On échappe rarement aux mesquineries pécuniaires, surtout quand on est une légende en devenir. le projet date de 1950-1951, une période difficile pour Vian précise Nicole Bertolt dans la postface. le pataphysicien était alors en quête de liquidités !

Le livre devait sortir dans la collection « Roman Série noire » des éditions du Scorpion, s'adresser à un grand public et être signé Vernon Sullivan, comme J'irai cracher sur vos tombes. Vian, qui semblait enthousiasmé par ce projet, oublia curieusement la cinquantaine de feuilles dans une pochette, avec le synopsis. Sa veuve Ursula Vian Kübler couva longtemps le désir de faire terminer le livre. Hélas elle n'aura eu le loisir de voir exaucer son voeu... en tout cas de son vivant ! Car la « cohérie Vian », dont fait partie son fils Patrick, a finalement confié aux sociétaires de l'OuLiPo la poursuite du dernier roman non-édité de l'auteur maudit.

C'est l'histoire d'un revenant de Corée, qui aspire tout naturellement à oublier les atrocités de la guerre. Hélas, il n'a pas le temps d'embrasser sa mère que le voilà confronté à un crime horrible : la femme qui l'a initié a été assassinée. Et c'est pas fini ! Car Frank découvre que ses ex meurent une à une...

Tous les codes du roman noir (burlesque) sont réunis pour plaire aux amateurs : rythme effréné, détails croustillants, psychologie minimaliste, suspens garanti.

L'édition accompagne ce texte de notes à tous les chapitres, permettant de comprendre quelques références jazzistiques, littéraires ou automobiles de Vian et de ceux qui l'ont imité.
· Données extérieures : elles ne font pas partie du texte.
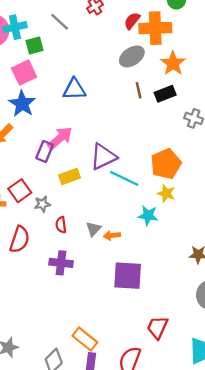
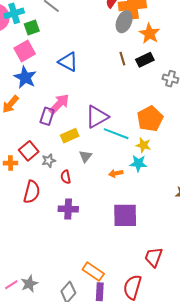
gray ellipse: (132, 56) -> (124, 22), moved, turned -30
blue triangle: (74, 89) -> (68, 62), turned 35
yellow star: (166, 193) -> (143, 145), moved
gray triangle: (93, 229) -> (85, 156), moved
orange arrow: (112, 235) -> (116, 173), moved

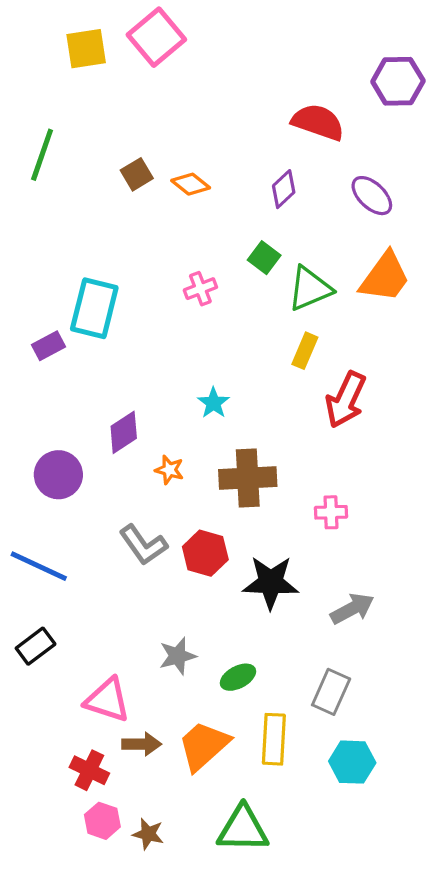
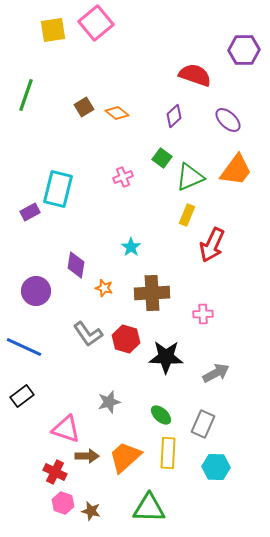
purple diamond: (124, 432) -> (76, 265), turned -48
green ellipse: (238, 677) -> (161, 415), moved, turned 70

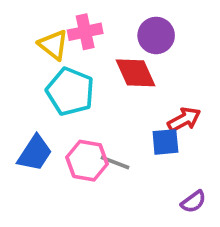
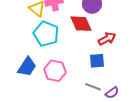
red arrow: (184, 120) -> (107, 39), moved
gray line: (115, 162) -> (93, 87), moved

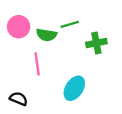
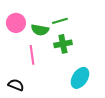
green cross: (96, 43) -> (63, 44), moved
cyan ellipse: (74, 88) -> (80, 78), moved

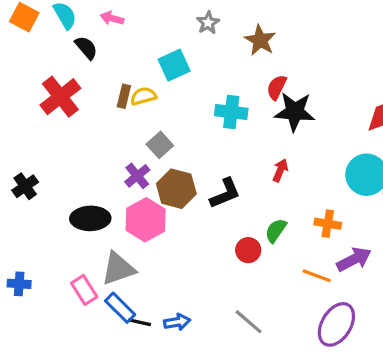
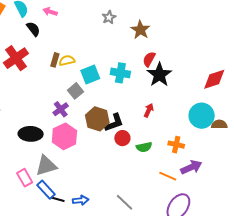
cyan square: (174, 65) -> (90, 75), moved
black star: (295, 112) -> (159, 75), turned 30
brown hexagon: (176, 189) -> (97, 119), moved
green semicircle: (276, 230) -> (144, 147), turned -140
red circle: (248, 250) -> (122, 138), moved

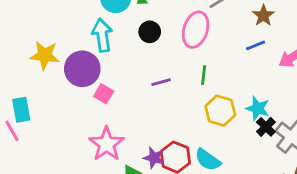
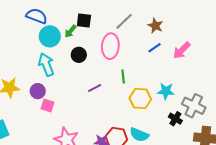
purple circle: (82, 69) -> (38, 91), size x0.6
pink square: (104, 94) -> (47, 106), moved
black cross: (266, 127) -> (175, 119), moved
Elle précise aussi les « coulisses » de la rédaction, notamment les questions qui se sont posées. Comment par exemple, écrire aujourd'hui sur les femmes ou les Noirs dans un roman supposé écrit aux Etats-Unis il y a soixante-dix ans? Ainsi l'Ouvroir justifie t-il la poursuite du « machisme vintage » de Sullivan avec un alibi bien trouvé : il était impulsé par Clémentine Mélois, la seul femme des six pasticheurs ! Ils ont eu raison, en voici un exemple, page 82 : « Avec Carmen, Narcissus avait tiré le gros lot, enfin, gros juste là où il faut. Elle était moulée dans une robe de soie émeraude qui rimait très bien – comme un poème – avec ses yeux verts, aux iris mouchetés d'or. Un truc vraiment chouette. » Cette phrase, page 65, est pas mal aussi : « Il y a dix ans, c'était le genre de brune incendiaire pour laquelle un golfeur aurait rebouché les trous du green pour éviter qu'elle y tombe. ».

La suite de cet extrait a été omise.